(DATA PROVIDED)

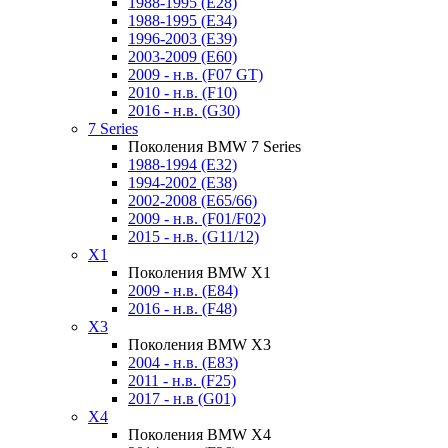
1988-1995 (E28)
1988-1995 (E34)
1996-2003 (E39)
2003-2009 (E60)
2009 - н.в. (F07 GT)
2010 - н.в. (F10)
2016 - н.в. (G30)
7 Series
Поколения BMW 7 Series
1988-1994 (E32)
1994-2002 (E38)
2002-2008 (E65/66)
2009 - н.в. (F01/F02)
2015 - н.в. (G11/12)
X1
Поколения BMW X1
2009 - н.в. (E84)
2016 - н.в. (F48)
X3
Поколения BMW X3
2004 - н.в. (E83)
2011 - н.в. (F25)
2017 - н.в (G01)
X4
Поколения BMW X4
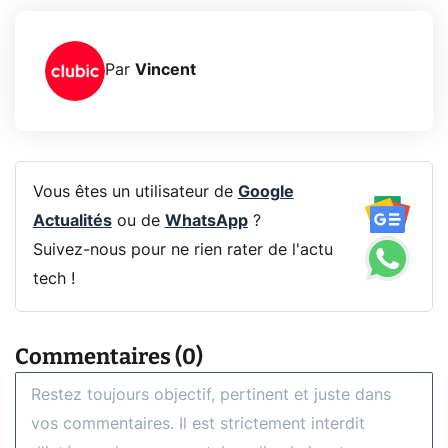
Par
Vincent
Vous êtes un utilisateur de
Google
Actualités
ou de
WhatsApp
?
Suivez-nous pour ne rien rater de l'actu
tech !
Commentaires (0)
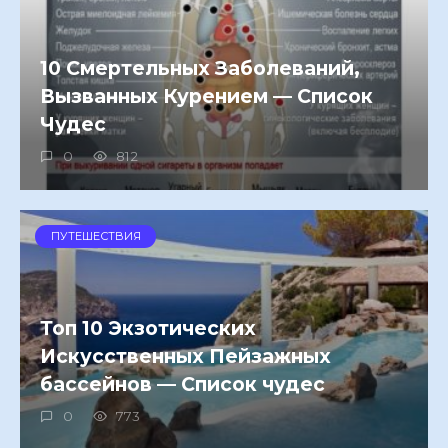
10 Смертельных Заболеваний,
Вызванных Курением — Список
Чудес
0
812
ПУТЕШЕСТВИЯ
Топ 10 Экзотических
Искусственных Пейзажных
бассейнов — Список чудес
0
773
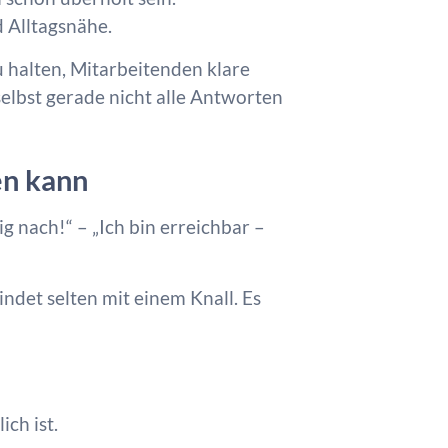
d Alltagsnähe.
zu halten, Mitarbeitenden klare
selbst gerade nicht alle Antworten
en kann
g nach!“ – „Ich bin erreichbar –
ndet selten mit einem Knall. Es
ch ist.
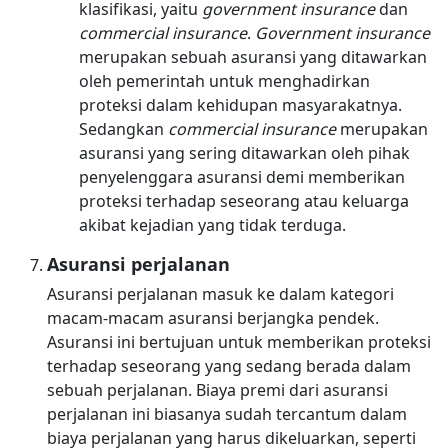
klasifikasi, yaitu
government insurance
dan
commercial insurance
.
Government insurance
merupakan sebuah asuransi yang ditawarkan
oleh pemerintah untuk menghadirkan
proteksi dalam kehidupan masyarakatnya.
Sedangkan
commercial insurance
merupakan
asuransi yang sering ditawarkan oleh pihak
penyelenggara asuransi demi memberikan
proteksi terhadap seseorang atau keluarga
akibat kejadian yang tidak terduga.
Asuransi perjalanan
Asuransi perjalanan masuk ke dalam kategori
macam-macam asuransi berjangka pendek.
Asuransi ini bertujuan untuk memberikan proteksi
terhadap seseorang yang sedang berada dalam
sebuah perjalanan. Biaya premi dari asuransi
perjalanan ini biasanya sudah tercantum dalam
biaya perjalanan yang harus dikeluarkan, seperti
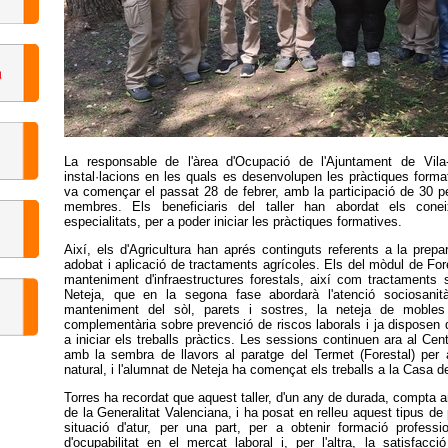
La responsable de l'àrea d'Ocupació de l'Ajuntament de Vila-r
instal·lacions en les quals es desenvolupen les pràctiques forma
va començar el passat 28 de febrer, amb la participació de 30 pe
membres. Els beneficiaris del taller han abordat els cone
especialitats, per a poder iniciar les pràctiques formatives.
Així, els d'Agricultura han aprés continguts referents a la prepar
adobat i aplicació de tractaments agrícoles. Els del mòdul de Fores
manteniment d'infraestructures forestals, així com tractaments si
Neteja, que en la segona fase abordarà l'atenció sociosanità
manteniment del sòl, parets i sostres, la neteja de mobles
complementària sobre prevenció de riscos laborals i ja disposen d
a iniciar els treballs pràctics. Les sessions continuen ara al Cen
amb la sembra de llavors al paratge del Termet (Forestal) per 
natural, i l'alumnat de Neteja ha començat els treballs a la Casa 
Torres ha recordat que aquest taller, d'un any de durada, compt
de la Generalitat Valenciana, i ha posat en relleu aquest tipus 
situació d'atur, per una part, per a obtenir formació professio
d'ocupabilitat en el mercat laboral i, per l'altra, la satisfacc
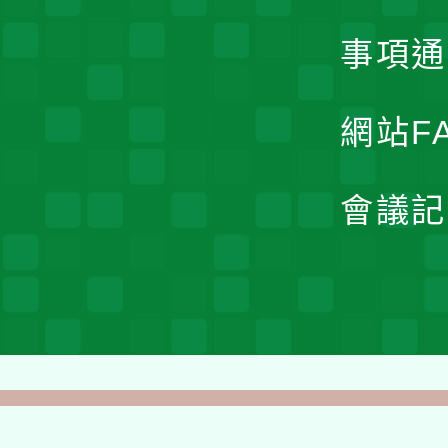
事項通
網站F
會議記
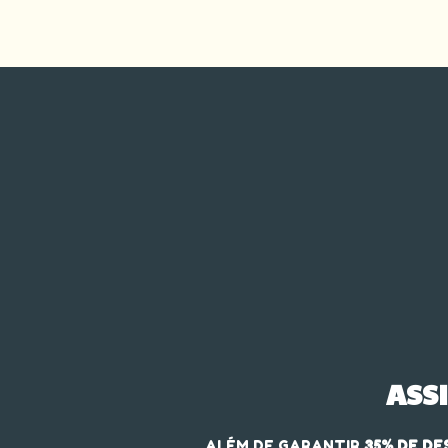
ASS
ALÉM DE GARANTIR
35% DE D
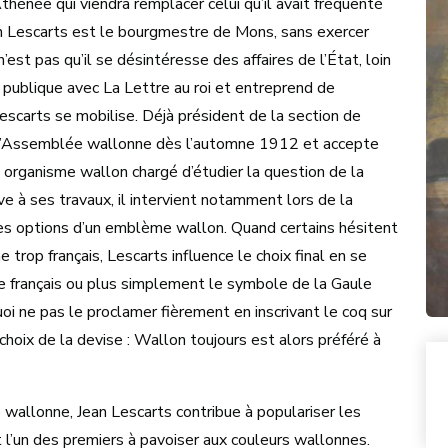
Athénée qui viendra remplacer celui qu’il avait fréquenté
n Lescarts est le bourgmestre de Mons, sans exercer
est pas qu’il se désintéresse des affaires de l’État, loin
n publique avec La Lettre au roi et entreprend de
escarts se mobilise. Déjà président de la section de
ie l’Assemblée wallonne dès l’automne 1912 et accepte
 organisme wallon chargé d’étudier la question de la
ve à ses travaux, il intervient notamment lors de la
s options d’un emblème wallon. Quand certains hésitent
trop français, Lescarts influence le choix final en se
 français ou plus simplement le symbole de la Gaule
oi ne pas le proclamer fièrement en inscrivant le coq sur
choix de la devise : Wallon toujours est alors préféré à
wallonne, Jean Lescarts contribue à populariser les
 l’un des premiers à pavoiser aux couleurs wallonnes.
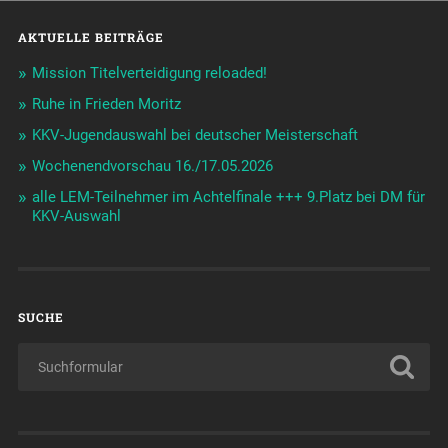
AKTUELLE BEITRÄGE
Mission Titelverteidigung reloaded!
Ruhe in Frieden Moritz
KKV-Jugendauswahl bei deutscher Meisterschaft
Wochenendvorschau 16./17.05.2026
alle LEM-Teilnehmer im Achtelfinale +++ 9.Platz bei DM für
KKV-Auswahl
SUCHE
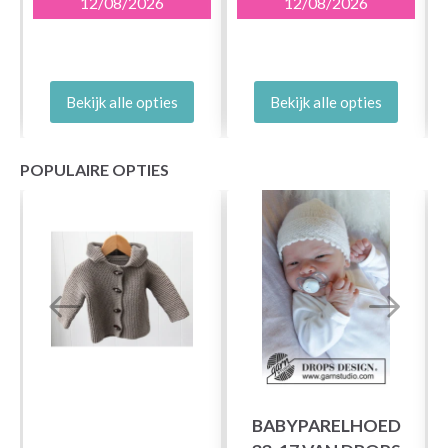
12/08/2026
12/08/2026
Bekijk alle opties
Bekijk alle opties
POPULAIRE OPTIES
BABYPARELHOED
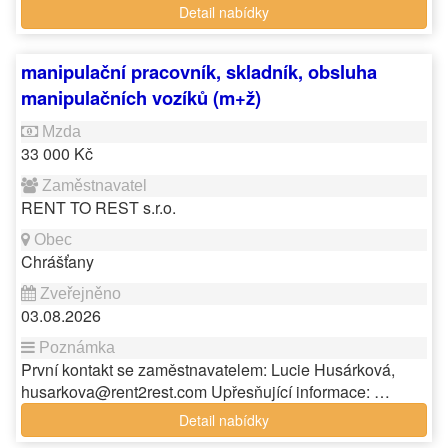
Detail nabídky
manipulační pracovník, skladník, obsluha
manipulačních vozíků (m+ž)
33 000 Kč
RENT TO REST s.r.o.
Chrášťany
03.08.2026
První kontakt se zaměstnavatelem: Lucie Husárková,
husarkova@rent2rest.com Upřesňující informace: …
Detail nabídky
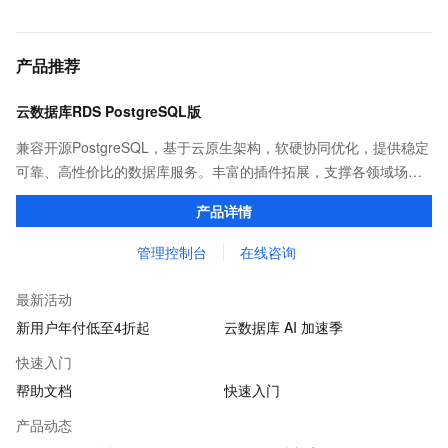
产品推荐
云数据库RDS PostgreSQL版
兼容开源PostgreSQL，基于云原生架构，软硬协同优化，提供稳定
可靠、高性价比的数据库服务。丰富的插件拓展，支撑各领域场景
化业务。
产品详情
管理控制台
在线咨询
最新活动
新用户年付低至4折起
云数据库 AI 加速季
快速入门
帮助文档
快速入门
产品动态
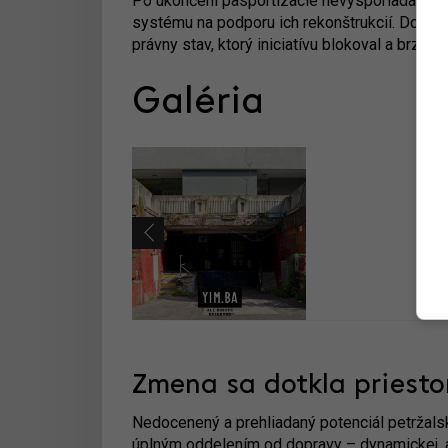
Po ukončení pasportizácie nevysporiadaných 
systému na podporu ich rekonštrukcií. Dovte
právny stav, ktorý iniciatívu blokoval a brzdil.
Galéria
Zmena sa dotkla priestor
Nedocenený a prehliadaný potenciál petržalský
úplným oddelením od dopravy – dynamickej, al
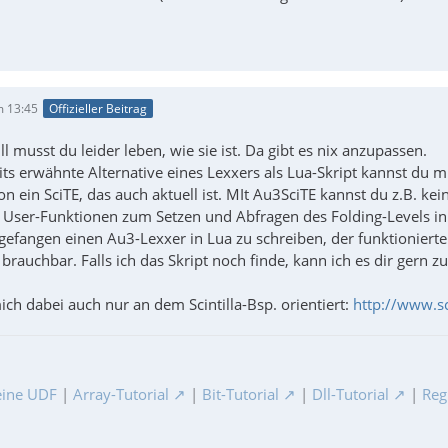
m 13:45
Offizieller Beitrag
ll musst du leider leben, wie sie ist. Da gibt es nix anzupassen.
its erwähnte Alternative eines Lexxers als Lua-Skript kannst du mi
n ein SciTE, das auch aktuell ist. MIt Au3SciTE kannst du z.B. kein 
User-Funktionen zum Setzen und Abfragen des Folding-Levels in d
gefangen einen Au3-Lexxer in Lua zu schreiben, der funktionierte
brauchbar. Falls ich das Skript noch finde, kann ich es dir gern z
ich dabei auch nur an dem Scintilla-Bsp. orientiert:
http://www.sc
ine UDF
|
Array-Tutorial
|
Bit-Tutorial
|
Dll-Tutorial
|
Reg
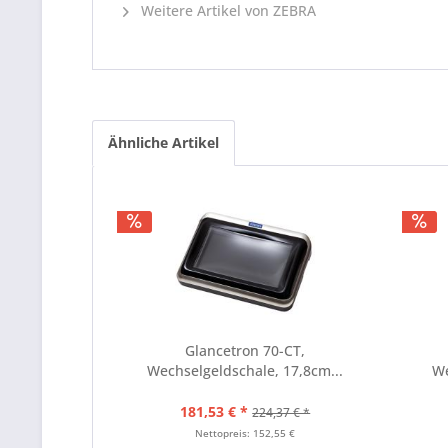
Weitere Artikel von ZEBRA
Ähnliche Artikel
Glancetron 70-CT,
Wechselgeldschale, 17,8cm...
We
181,53 € *
224,37 € *
Nettopreis: 152,55 €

(End DATA PROVIDED)

ACTIVITY ->
From the records above, show each line that contains the word "manteniment".

OUTPUT OF THE TASK ->
manteniment d'infraestructures forestals, així com tractaments si
manteniment del sòl, parets i sostres, la neteja de mobles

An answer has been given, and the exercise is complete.